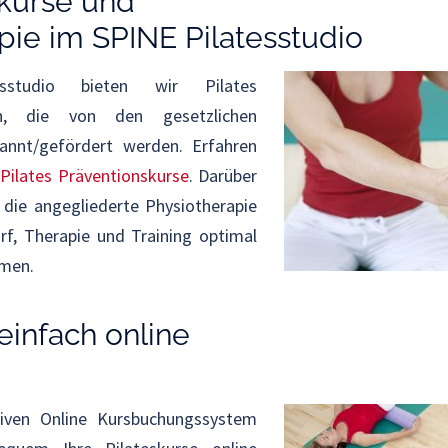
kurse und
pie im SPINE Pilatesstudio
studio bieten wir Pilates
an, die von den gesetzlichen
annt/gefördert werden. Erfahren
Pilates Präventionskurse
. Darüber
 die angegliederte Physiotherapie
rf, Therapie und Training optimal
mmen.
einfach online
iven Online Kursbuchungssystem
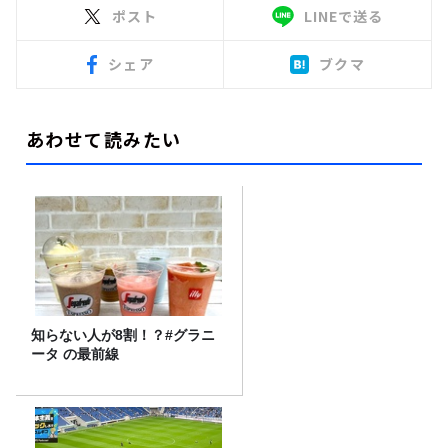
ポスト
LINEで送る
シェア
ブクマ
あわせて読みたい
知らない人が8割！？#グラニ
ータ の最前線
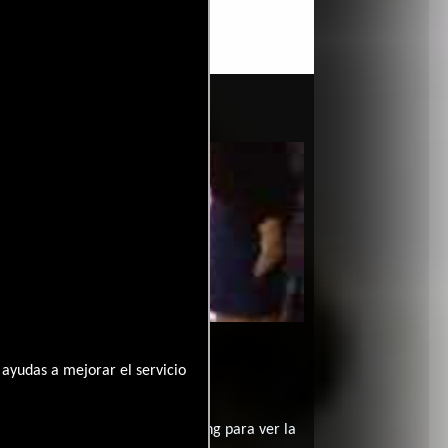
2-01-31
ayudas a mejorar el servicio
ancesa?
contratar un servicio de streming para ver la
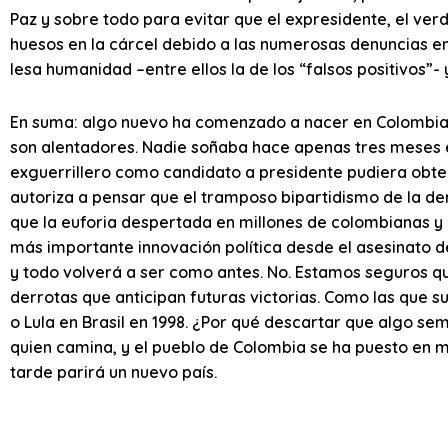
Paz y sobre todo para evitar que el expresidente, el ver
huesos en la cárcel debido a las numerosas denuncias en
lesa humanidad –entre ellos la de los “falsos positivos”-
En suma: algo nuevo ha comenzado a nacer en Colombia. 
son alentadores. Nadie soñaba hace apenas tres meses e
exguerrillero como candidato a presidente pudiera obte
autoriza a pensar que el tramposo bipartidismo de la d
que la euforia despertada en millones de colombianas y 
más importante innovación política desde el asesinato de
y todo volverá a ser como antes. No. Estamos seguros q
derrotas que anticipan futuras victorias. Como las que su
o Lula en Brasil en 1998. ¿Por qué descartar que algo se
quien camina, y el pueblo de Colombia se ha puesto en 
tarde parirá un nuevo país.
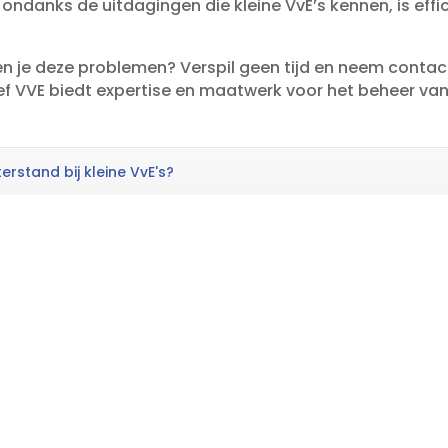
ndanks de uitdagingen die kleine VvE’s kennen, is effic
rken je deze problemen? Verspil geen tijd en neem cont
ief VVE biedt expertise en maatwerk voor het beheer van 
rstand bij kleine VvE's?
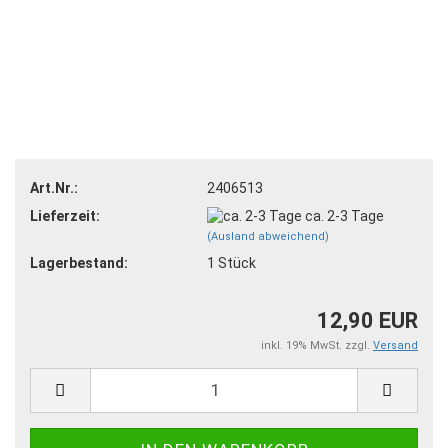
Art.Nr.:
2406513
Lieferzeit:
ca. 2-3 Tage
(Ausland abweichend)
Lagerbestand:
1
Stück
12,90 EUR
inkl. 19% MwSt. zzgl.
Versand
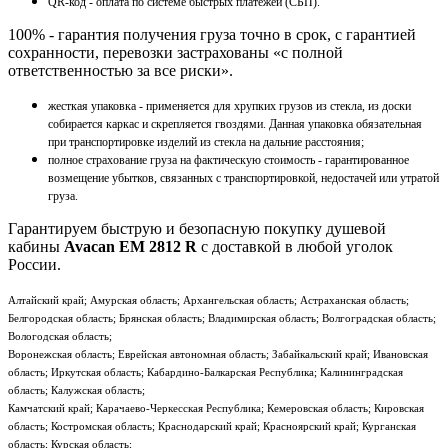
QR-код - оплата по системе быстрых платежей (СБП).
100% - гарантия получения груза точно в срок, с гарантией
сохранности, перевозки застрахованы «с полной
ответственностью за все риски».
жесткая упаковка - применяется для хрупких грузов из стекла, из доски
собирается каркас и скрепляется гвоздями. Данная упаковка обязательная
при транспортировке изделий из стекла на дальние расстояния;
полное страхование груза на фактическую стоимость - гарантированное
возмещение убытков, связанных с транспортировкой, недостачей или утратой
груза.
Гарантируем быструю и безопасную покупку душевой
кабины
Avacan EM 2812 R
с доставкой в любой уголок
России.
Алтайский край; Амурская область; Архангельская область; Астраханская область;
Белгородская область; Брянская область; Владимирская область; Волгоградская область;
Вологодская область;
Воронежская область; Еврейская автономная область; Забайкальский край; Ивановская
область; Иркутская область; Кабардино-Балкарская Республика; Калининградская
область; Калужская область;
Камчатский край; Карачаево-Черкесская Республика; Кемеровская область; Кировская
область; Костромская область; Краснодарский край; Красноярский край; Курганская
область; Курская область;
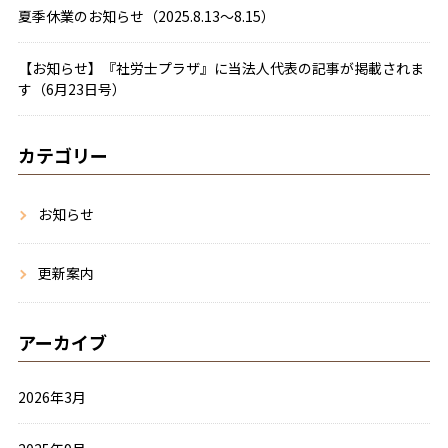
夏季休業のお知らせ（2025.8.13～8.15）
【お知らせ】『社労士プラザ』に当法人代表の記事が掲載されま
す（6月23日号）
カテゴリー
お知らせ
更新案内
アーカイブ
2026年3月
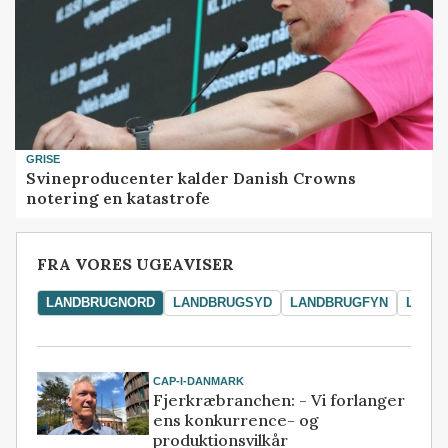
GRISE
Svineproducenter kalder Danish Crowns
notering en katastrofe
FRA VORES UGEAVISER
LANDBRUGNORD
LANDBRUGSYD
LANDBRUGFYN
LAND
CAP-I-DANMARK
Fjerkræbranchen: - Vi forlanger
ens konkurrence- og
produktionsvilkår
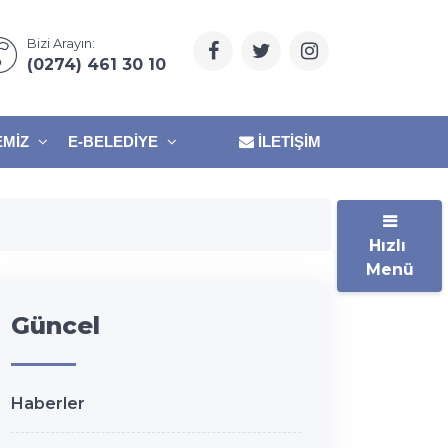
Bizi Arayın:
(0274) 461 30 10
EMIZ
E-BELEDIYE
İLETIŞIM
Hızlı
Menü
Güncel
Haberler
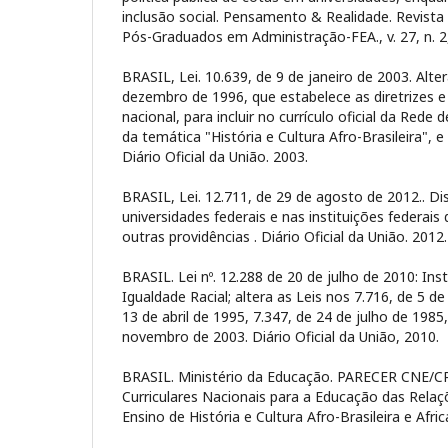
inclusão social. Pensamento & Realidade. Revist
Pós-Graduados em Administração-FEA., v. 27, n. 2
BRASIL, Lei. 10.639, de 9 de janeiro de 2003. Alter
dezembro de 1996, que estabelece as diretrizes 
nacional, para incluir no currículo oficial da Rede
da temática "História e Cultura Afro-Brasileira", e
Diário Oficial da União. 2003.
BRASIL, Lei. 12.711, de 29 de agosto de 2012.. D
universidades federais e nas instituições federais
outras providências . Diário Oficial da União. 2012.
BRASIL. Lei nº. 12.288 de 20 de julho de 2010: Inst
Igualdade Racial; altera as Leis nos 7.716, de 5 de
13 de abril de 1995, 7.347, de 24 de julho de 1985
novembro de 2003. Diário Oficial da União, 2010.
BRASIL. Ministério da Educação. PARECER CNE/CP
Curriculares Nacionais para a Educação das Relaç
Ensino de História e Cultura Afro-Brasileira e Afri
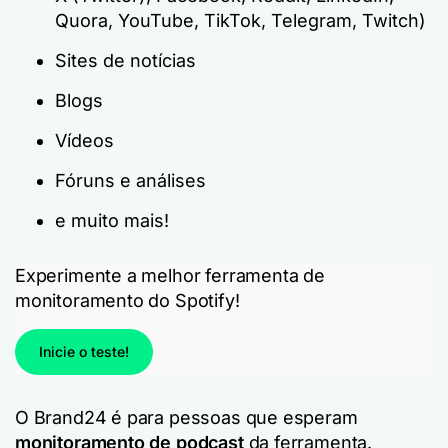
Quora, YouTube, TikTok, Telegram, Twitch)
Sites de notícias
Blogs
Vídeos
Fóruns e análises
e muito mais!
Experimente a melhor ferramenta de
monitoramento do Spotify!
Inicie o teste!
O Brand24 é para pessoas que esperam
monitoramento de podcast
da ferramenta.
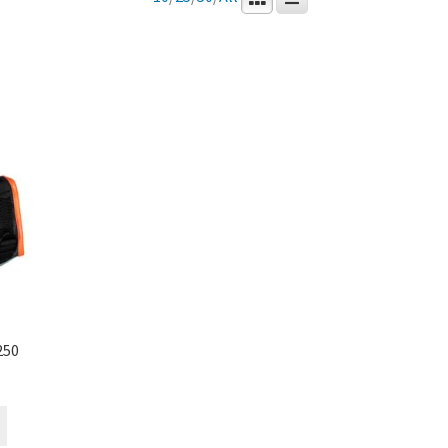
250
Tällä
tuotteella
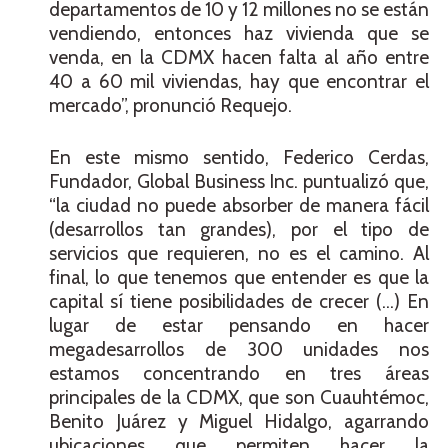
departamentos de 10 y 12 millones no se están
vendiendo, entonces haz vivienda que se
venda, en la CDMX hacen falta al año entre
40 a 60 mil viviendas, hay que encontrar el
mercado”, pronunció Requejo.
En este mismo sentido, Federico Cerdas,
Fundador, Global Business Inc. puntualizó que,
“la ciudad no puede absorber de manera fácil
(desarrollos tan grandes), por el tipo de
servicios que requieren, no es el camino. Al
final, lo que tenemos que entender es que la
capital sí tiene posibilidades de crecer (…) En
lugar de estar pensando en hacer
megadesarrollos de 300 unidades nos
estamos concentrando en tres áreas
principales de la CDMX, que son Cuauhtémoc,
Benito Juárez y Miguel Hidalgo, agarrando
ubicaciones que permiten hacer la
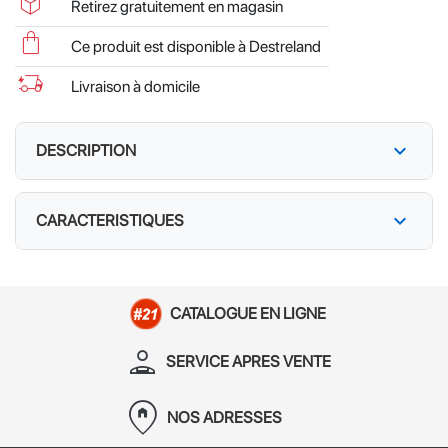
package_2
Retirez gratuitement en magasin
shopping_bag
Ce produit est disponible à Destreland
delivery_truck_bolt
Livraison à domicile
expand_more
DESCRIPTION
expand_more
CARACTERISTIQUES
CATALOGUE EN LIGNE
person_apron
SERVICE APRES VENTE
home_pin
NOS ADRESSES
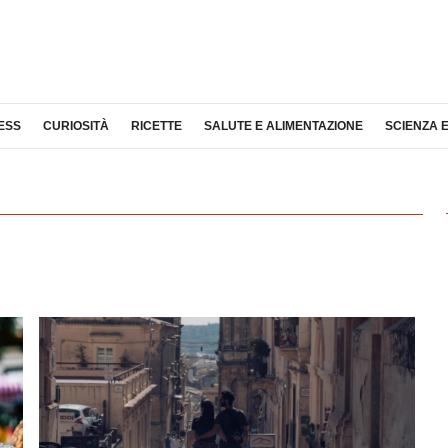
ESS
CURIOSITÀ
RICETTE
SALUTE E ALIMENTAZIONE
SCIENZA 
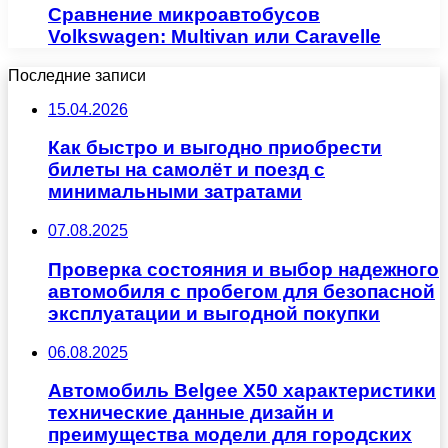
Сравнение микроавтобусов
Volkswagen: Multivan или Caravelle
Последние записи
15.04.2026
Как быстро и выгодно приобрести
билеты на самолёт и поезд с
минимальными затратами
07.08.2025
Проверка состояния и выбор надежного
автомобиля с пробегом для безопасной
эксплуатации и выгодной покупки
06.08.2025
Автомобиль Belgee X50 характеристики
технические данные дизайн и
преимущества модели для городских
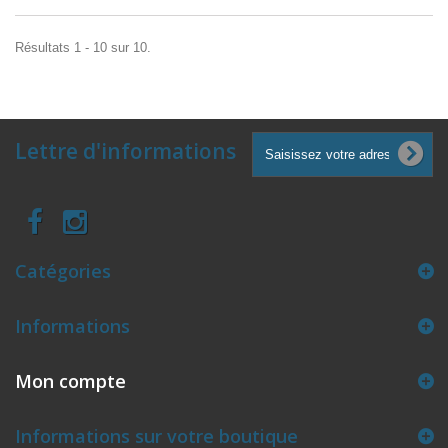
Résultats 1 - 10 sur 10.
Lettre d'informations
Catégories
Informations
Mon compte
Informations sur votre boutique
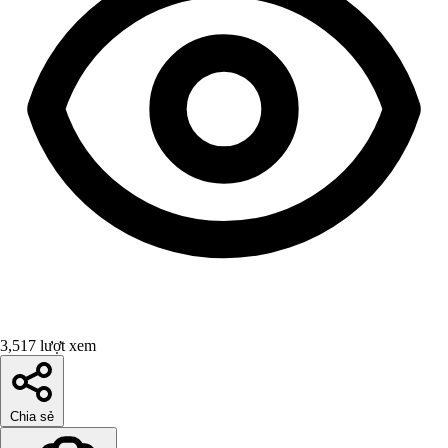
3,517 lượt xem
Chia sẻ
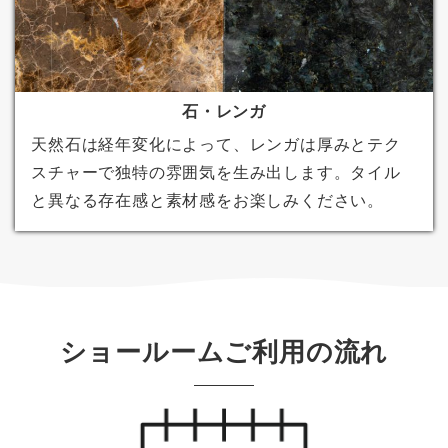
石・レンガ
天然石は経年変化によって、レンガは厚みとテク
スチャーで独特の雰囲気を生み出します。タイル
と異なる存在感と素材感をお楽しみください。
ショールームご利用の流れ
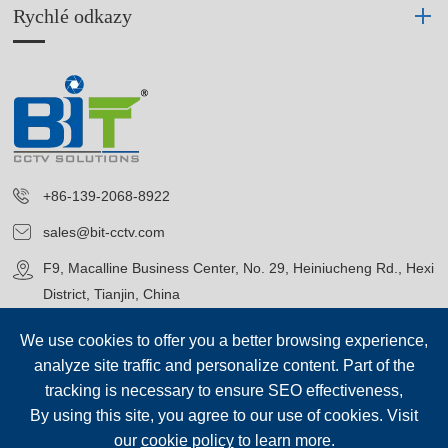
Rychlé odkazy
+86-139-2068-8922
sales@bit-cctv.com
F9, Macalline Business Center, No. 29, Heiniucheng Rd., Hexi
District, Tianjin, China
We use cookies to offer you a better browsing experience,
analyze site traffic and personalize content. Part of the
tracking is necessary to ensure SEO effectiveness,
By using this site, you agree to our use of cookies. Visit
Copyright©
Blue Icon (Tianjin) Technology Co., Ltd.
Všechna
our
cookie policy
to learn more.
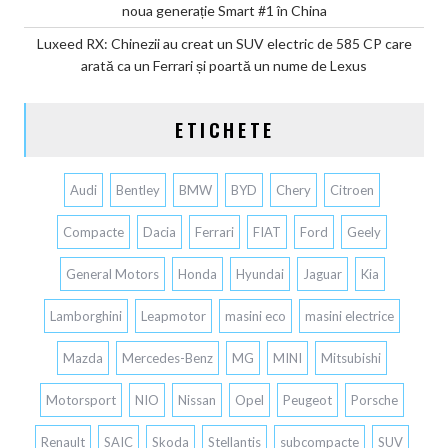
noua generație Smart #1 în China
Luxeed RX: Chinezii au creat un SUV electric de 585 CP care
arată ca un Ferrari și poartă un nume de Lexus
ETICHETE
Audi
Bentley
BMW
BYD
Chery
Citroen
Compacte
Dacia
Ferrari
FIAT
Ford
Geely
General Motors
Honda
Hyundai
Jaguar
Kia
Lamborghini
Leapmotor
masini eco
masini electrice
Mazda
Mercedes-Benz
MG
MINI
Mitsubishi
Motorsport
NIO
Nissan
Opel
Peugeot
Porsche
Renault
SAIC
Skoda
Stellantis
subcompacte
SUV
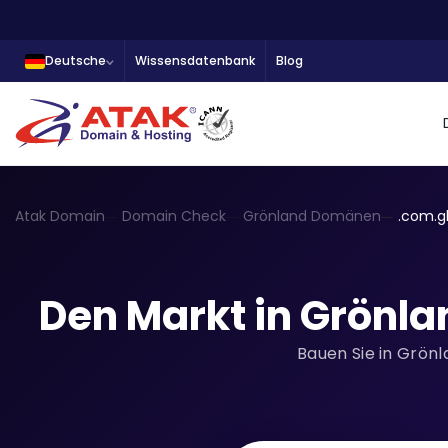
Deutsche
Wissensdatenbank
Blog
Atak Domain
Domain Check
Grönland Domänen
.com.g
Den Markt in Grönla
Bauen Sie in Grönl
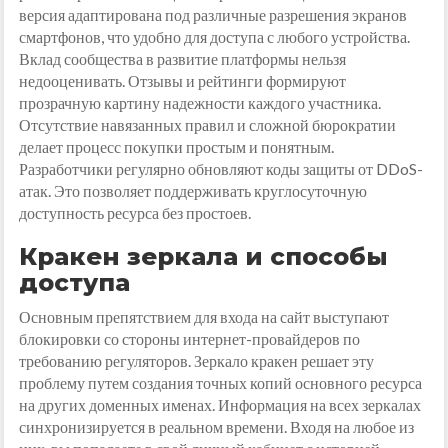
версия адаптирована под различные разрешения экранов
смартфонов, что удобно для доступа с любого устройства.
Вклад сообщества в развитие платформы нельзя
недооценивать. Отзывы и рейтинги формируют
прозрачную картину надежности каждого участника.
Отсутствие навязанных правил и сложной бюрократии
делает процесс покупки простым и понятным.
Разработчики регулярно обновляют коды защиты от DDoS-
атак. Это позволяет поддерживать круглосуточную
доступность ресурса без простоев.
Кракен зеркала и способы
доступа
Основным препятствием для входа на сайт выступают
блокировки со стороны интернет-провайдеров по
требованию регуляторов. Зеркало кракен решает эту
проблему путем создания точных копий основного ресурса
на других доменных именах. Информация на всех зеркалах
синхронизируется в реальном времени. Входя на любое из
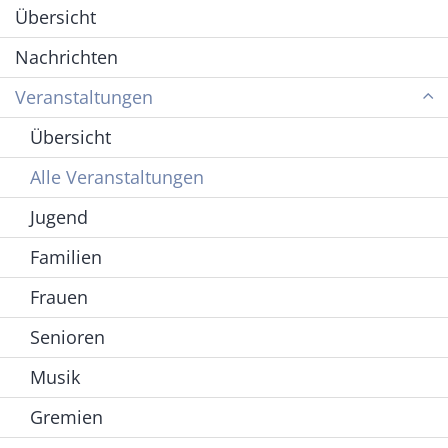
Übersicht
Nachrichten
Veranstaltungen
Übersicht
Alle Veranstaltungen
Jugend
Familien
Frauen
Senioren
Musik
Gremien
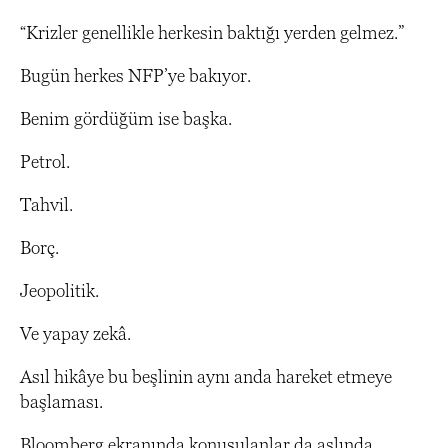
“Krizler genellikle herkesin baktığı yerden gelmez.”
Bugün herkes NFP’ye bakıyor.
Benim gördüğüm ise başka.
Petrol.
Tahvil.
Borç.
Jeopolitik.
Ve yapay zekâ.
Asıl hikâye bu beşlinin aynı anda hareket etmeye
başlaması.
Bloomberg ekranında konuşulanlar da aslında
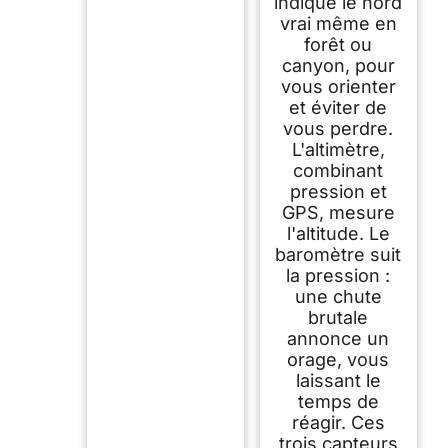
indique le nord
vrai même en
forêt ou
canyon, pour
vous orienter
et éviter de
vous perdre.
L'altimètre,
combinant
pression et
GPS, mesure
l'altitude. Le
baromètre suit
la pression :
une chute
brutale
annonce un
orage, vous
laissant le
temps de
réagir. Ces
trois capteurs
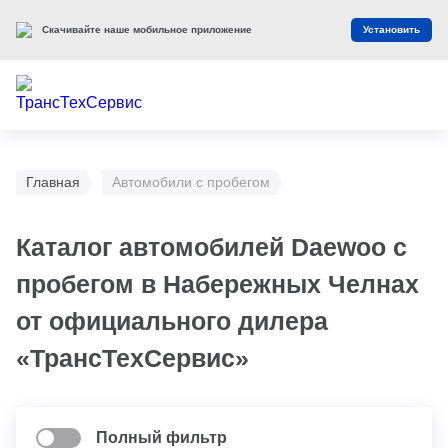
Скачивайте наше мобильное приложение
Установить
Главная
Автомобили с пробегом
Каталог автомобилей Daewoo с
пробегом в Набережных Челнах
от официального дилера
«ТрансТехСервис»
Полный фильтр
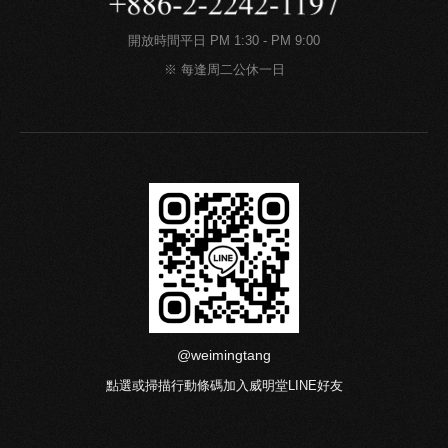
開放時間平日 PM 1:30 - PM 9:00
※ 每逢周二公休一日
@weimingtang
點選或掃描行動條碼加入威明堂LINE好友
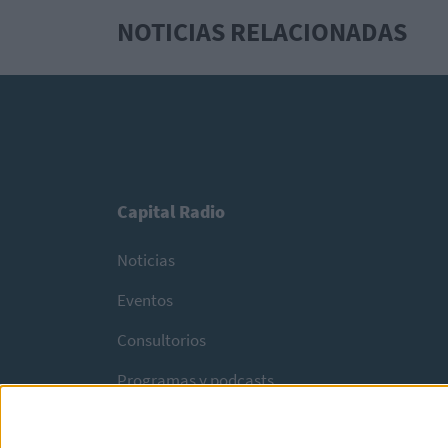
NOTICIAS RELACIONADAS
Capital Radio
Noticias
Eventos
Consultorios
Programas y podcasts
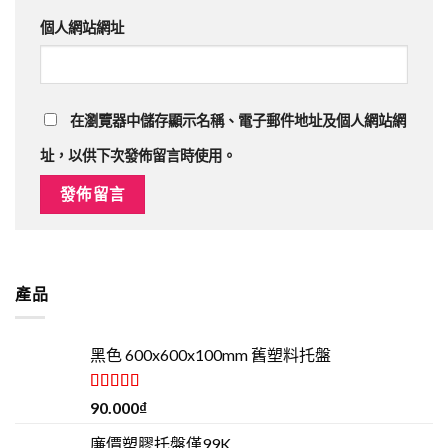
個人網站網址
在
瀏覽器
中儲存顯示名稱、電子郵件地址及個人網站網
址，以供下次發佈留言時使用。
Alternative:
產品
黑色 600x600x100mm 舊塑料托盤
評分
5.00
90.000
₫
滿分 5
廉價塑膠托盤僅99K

:: Problem ::
Leaving out the pictures, restate word for word the lines above from the one containing "NOTICIAS RELACIONADAS" through the end of the records, both ends included.

:: Answer to the exercise ::
NOTICIAS RELACIONADAS
Capital Radio
Noticias
Eventos
Consultorios
Programas y podcasts
個人網站網址
在
瀏覽器
中儲存顯示名稱、電子郵件地址及個人網站網
址，以供下次發佈留言時使用。
Alternative:
產品
黑色 600x600x100mm 舊塑料托盤
評分
5.00
90.000
₫
滿分 5
廉價塑膠托盤僅99K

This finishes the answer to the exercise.